[gdal-dev] Improving GDAL safety with respect to hostile/corrupt files

Even Rouault even.rouault at mines-paris.org
Mon Feb 9 19:46:41 EST 2009


Hi all,

This email follows a discussion started on GDAL IRC channel and some effort I 
have began in my own tree to review and fix GDAL drivers for being more 
robust when facing invalid data which can be corrupt files (random accidental 
errors), or hostile files (after code analysis of flaws in source code, or 
use of automated tool for that task).

This effort is a bit in the continuity of 
http://trac.osgeo.org/gdal/wiki/rfc19_safememalloc

First disclaimer : this topic only tries to address GDAL drivers, as opposed 
to OGR ones (but there would certainly similar issues with OGR drivers !) and 
I focus mainly on the read part of GDAL drivers.
Second disclaimer : I'm not personnaly a specialist in software safety, just 
trying to improve GDAL's state in that area.

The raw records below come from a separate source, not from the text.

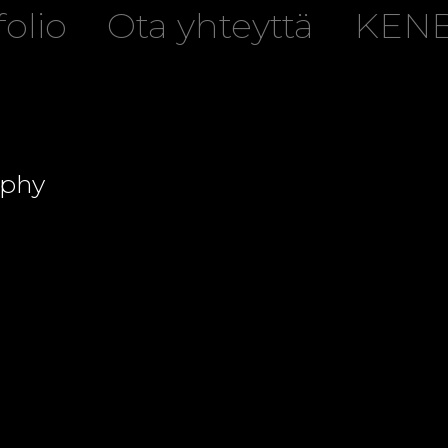
folio
Ota yhteyttä
KENB
aphy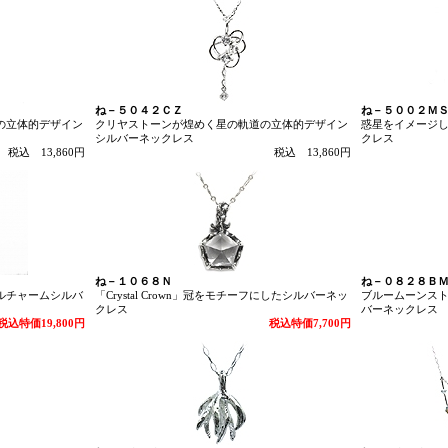
ね－５０４２ＣＺ
ね－５００２Ｍ
の立体的デザイン
クリヤストーンが煌めく星の軌道の立体的デザイン
惑星をイメージ
シルバーネックレス
クレス
税込 13,860円
税込 13,860円
ね－１０６８Ｎ
ね－０８２８Ｂ
ルチャームシルバ
「Crystal Crown」冠をモチーフにしたシルバーネッ
ブルームーンス
クレス
バーネックレス
税込特価19,800円
税込特価7,700円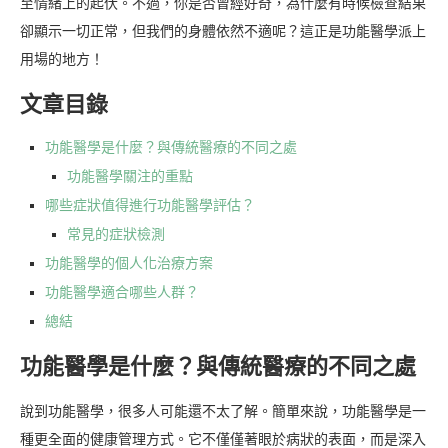
至情緒上的起伏。不過，你是否曾經好奇，為什麼有時候檢查結果
卻顯示一切正常，但我們的身體依然不適呢？這正是功能醫學派上
用場的地方！
文章目錄
功能醫學是什麼？與傳統醫療的不同之處
功能醫學關注的重點
哪些症狀值得進行功能醫學評估？
常見的症狀檢測
功能醫學的個人化治療方案
功能醫學適合哪些人群？
總結
功能醫學是什麼？與傳統醫療的不同之處
說到功能醫學，很多人可能還不太了解。簡單來說，功能醫學是一
種更全面的健康管理方式。它不僅僅著眼於病狀的表面，而是深入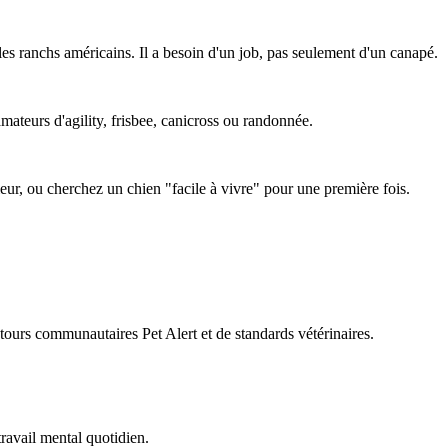
es ranchs américains. Il a besoin d'un job, pas seulement d'un canapé.
amateurs d'agility, frisbee, canicross ou randonnée.
ieur, ou cherchez un chien "facile à vivre" pour une première fois.
retours communautaires Pet Alert et de standards vétérinaires.
travail mental quotidien.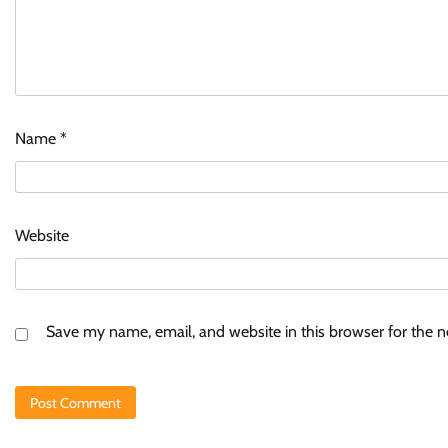
Name
*
Website
Save my name, email, and website in this browser for the 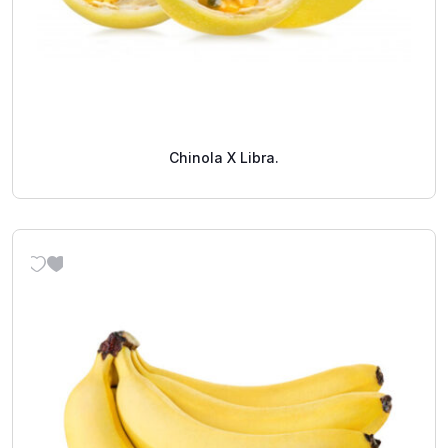
Chinola X Libra.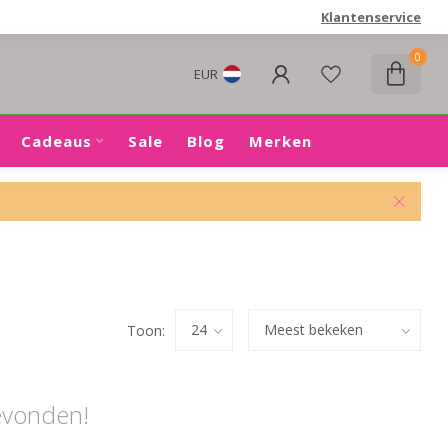
Klantenservice
0
EUR
Cadeaus
Sale
Blog
Merken
Toon:
evonden!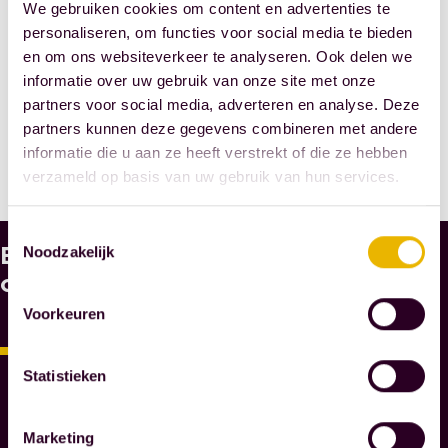
We gebruiken cookies om content en advertenties te
personaliseren, om functies voor social media te bieden
DEEL DIT
en om ons websiteverkeer te analyseren. Ook delen we
informatie over uw gebruik van onze site met onze
BERICHT
partners voor social media, adverteren en analyse. Deze
partners kunnen deze gegevens combineren met andere
informatie die u aan ze heeft verstrekt of die ze hebben
verzameld op basis van uw gebruik van hun services.
Toestemmingsselectie
Bekijk
W
Noodzakelijk
A
ook
A
Voorkeuren
R
O
M
Statistieken
M
A
Marketing
E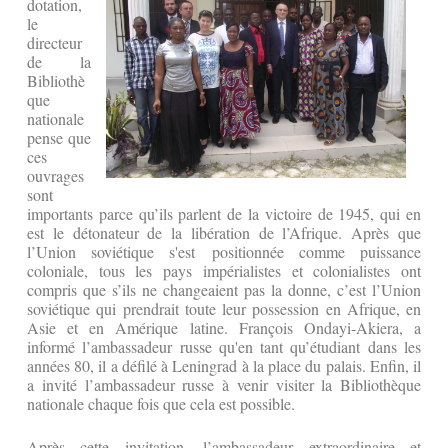
dotation,
le
directeur
de la
Bibliothè
que
nationale
pense que
ces
ouvrages
sont
importants parce qu’ils parlent de la victoire de 1945, qui en
est le détonateur de la libération de l’Afrique. Après que
l’Union soviétique s'est positionnée comme puissance
coloniale, tous les pays impérialistes et colonialistes ont
compris que s’ils ne changeaient pas la donne, c’est l’Union
soviétique qui prendrait toute leur possession en Afrique, en
Asie et en Amérique latine. François Ondayi-Akiera, a
informé l’ambassadeur russe qu'en tant qu’étudiant dans les
années 80, il a défilé à Leningrad à la place du palais. Enfin, il
a invité l’ambassadeur russe à venir visiter la Bibliothèque
nationale chaque fois que cela est possible.
Après cette invitation, l’ambassadeur extraordinaire et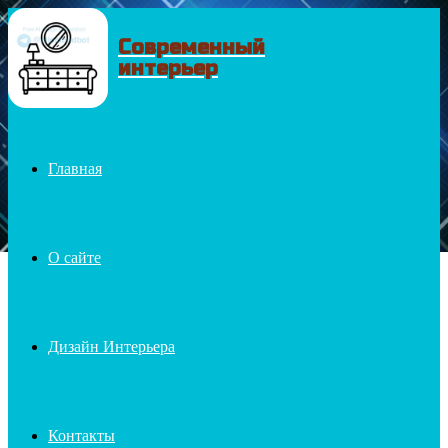
Современный
Menu
интерьер
Главная
О сайте
Дизайн Интерьера
Контакты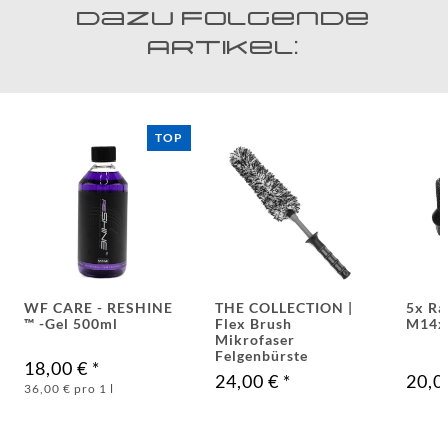
dazu folgende
Artikel:
TOP
WF CARE - RESHINE
THE COLLECTION |
5x Ra
™ -Gel 500ml
Flex Brush
M14x
Mikrofaser
Felgenbürste
18,00 €
*
24,00 €
*
20,0
36,00 € pro 1 l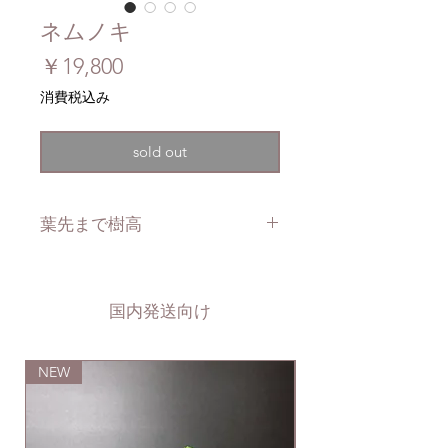
ネムノキ
価
￥19,800
格
消費税込み
sold out
葉先まで樹高
約8cm
国内発送向け
NEW
NEW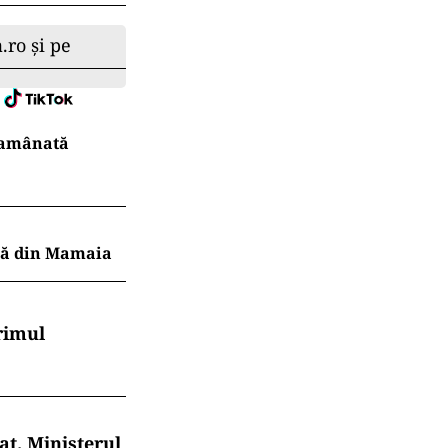
.ro și pe
r amânată
ajă din Mamaia
rimul
at. Ministerul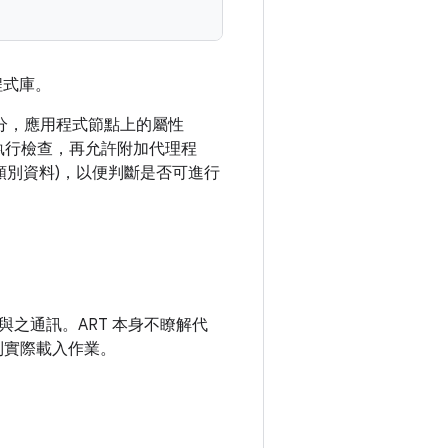
程式庫。
分，應用程式節點上的屬性
先執行檢查，再允許附加代理程
類別資料)，以便判斷是否可進行
之通訊。ART 本身不瞭解代
限制實際載入作業。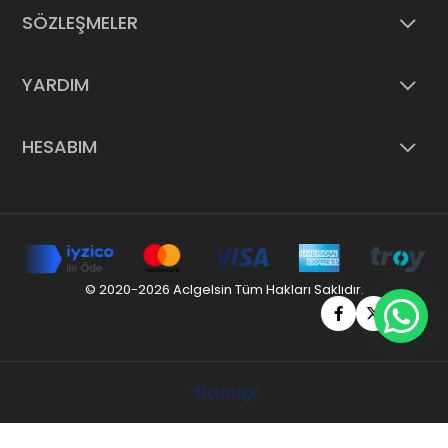
SÖZLEŞMELER
YARDIM
HESABIM
© 2020-2026 Aclgelsin Tüm Hakları Saklıdır.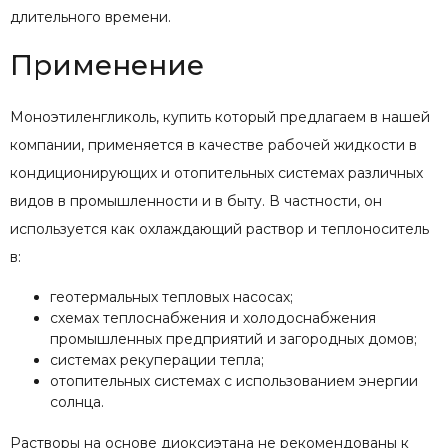
длительного времени.
Применение
Моноэтиленгликоль, купить который предлагаем в нашей
компании, применяется в качестве рабочей жидкости в
кондиционирующих и отопительных системах различных
видов в промышленности и в быту. В частности, он
используется как охлаждающий раствор и теплоноситель
в:
геотермальных тепловых насосах;
схемах теплоснабжения и холодоснабжения
промышленных предприятий и загородных домов;
системах рекуперации тепла;
отопительных системах с использованием энергии
солнца.
Растворы на основе диоксиэтана не рекомендованы к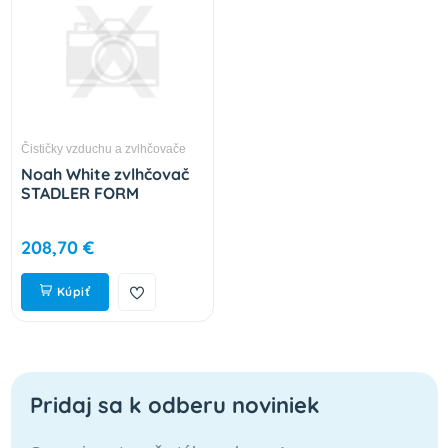
Čističky vzduchu a zvlhčovače
Noah White zvlhčovač
STADLER FORM
208,70 €
Kúpiť
Pridaj sa k odberu noviniek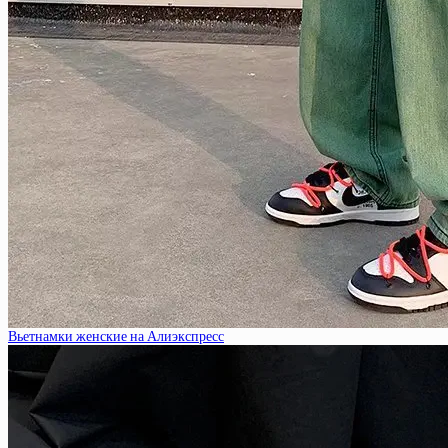
Вьетнамки женские на Алиэкспресс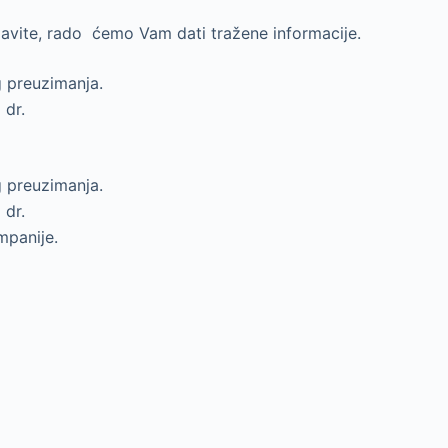
javite, rado ćemo Vam dati tražene informacije.
g preuzimanja.
 dr.
g preuzimanja.
 dr.
mpanije.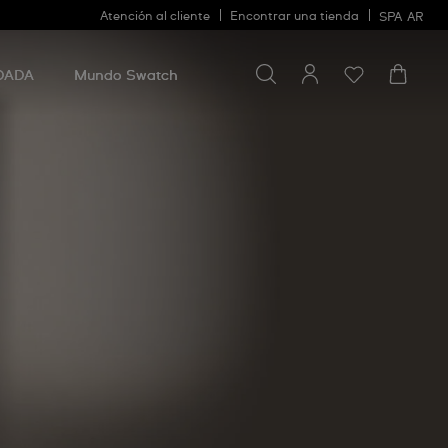
Atención al cliente
Encontrar una tienda
SPA
AR
Buscar algo
Buscar
algo
DADA
Mundo Swatch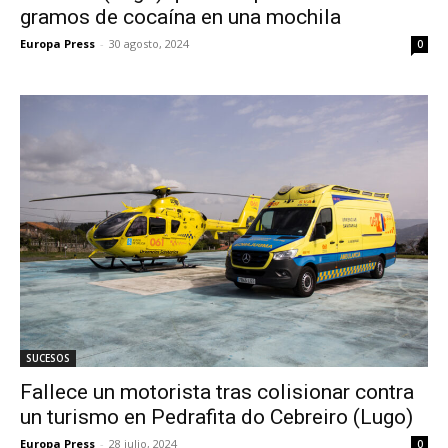
gramos de cocaína en una mochila
Europa Press
-
30 agosto, 2024
0
SUCESOS
Fallece un motorista tras colisionar contra
un turismo en Pedrafita do Cebreiro (Lugo)
Europa Press
-
28 julio, 2024
0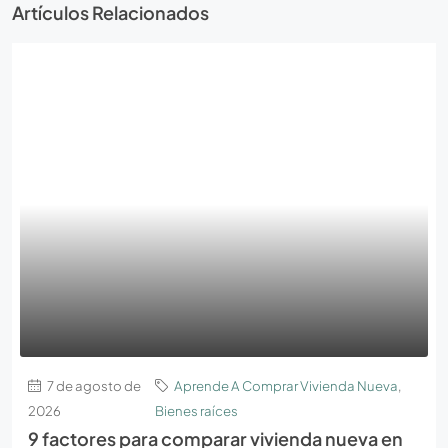
Artículos Relacionados
7 de agosto de
Aprende A Comprar Vivienda Nueva
,
2026
Bienes raíces
9 factores para comparar vivienda nueva en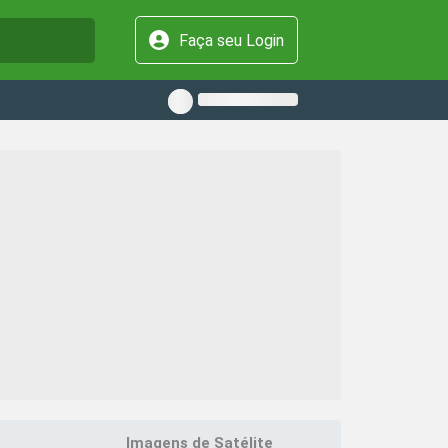
Faça seu Login
Imagens de Satélite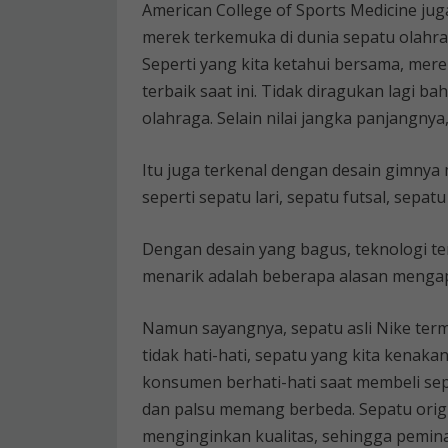
American College of Sports Medicine j
merek terkemuka di dunia sepatu olahrag
Seperti yang kita ketahui bersama, mer
terbaik saat ini. Tidak diragukan lagi b
olahraga. Selain nilai jangka panjangnya
Itu juga terkenal dengan desain gimnya
seperti sepatu lari, sepatu futsal, sepat
Dengan desain yang bagus, teknologi te
menarik adalah beberapa alasan mengapa 
Namun sayangnya, sepatu asli Nike terma
tidak hati-hati, sepatu yang kita kenak
konsumen berhati-hati saat membeli sepa
dan palsu memang berbeda. Sepatu orig
menginginkan kualitas, sehingga pemin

First observation: we have currently 96 GDAL drivers advertized in 
http://gdal.org/formats_list.html (and a 97th commited just a few hours ago), 
representing about 368 000 lines of C/C++ code, so this would be a HUGE 
effort to make an exhaustive review.

I'm mainly interested in fixing code used by GDALOpen() and that could blow up 
when fed with invalid data. After successfully opening a dataset, the 
IReadBlock() method is generally the second place to check for issues. But as 
GDALOpen() is the first step the user needs to run to be able to decide if we 
want to go on using the dataset, the Open() method of the driver is the top 
priority place to look at.

From what I have seen, security related bugs can be classified as :
- segmentation faults = application crash.
- denial of service = code doesn't return to the caller in a reasonable amount 
of time. Endless loops, or loops on a huge number of iterations, huge memory 
allocations (ones that are comparable to the amount of RAM, so that they can 
be satisfied but at the expense of massive disk swapping)....
- buffer overflows, in particular stack buffer overflows, that could be 
exploited to make hostile code embedded in a dataset run as the user of the 
process linking with GDAL. Those last ones are generally the most dangerous 
ones.
Depending on how GDAL is used and deployed, this can have different 
consequences.

My review of quite a few drivers has revealed that there were several common 
mistakes that are made and which generally sum up to a lack of validation of 
input data for a small set of critical items. They generally can be easily 
avoided by simple tests. For example, the nRasterXSize field of the 
GDALDataset object is a (signed) int. But it is invalid to set a null or 
negative value into it. This is currently done in a minority of drivers. The 
same applies for block sizes in GDALRasterBand objects too. The idea is too 
check that the dimensions declared while reading the input data are valid, 
and if not, return properly with an error value. (We could also imagine to 
change the type of nRasterXSize to unsigned, but I expect this would be 
considered a too disruptive API change --> probably hundreds of compiler 
warnings to fix, and user code not ready to deal with 4 294 967 295 instead 
of 2 147 483 647 ).

For uncompressed data, we could also check that the file size is consistant 
with the expected file size (roughly header size + width * height * nbands * 
GDALGetDataSize(eDataType) ). But, I haven't really encountered a driver that 
would behave badly from the security point of view because of that. We would 
get I/O errors which is fine I think. I also want to remind people that we 
currently have tests in the autotest suite that use volontarily truncated 
datasets to check that the header can be successfully decoded. This is 
desirable to keep the test suite data small enough to be downloaded... 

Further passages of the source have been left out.